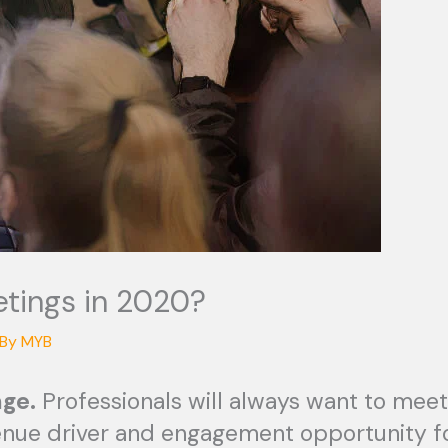
etings in 2020?
 By
MYB
ge.
Professionals will always want to meet
enue driver and engagement opportunity fo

→ Goal of the exercise: Would you please copy the material exactly, leaving all the pictures out?

→ Response area:
etings in 2020?
 By
MYB
ge.
Professionals will always want to meet
enue driver and engagement opportunity fo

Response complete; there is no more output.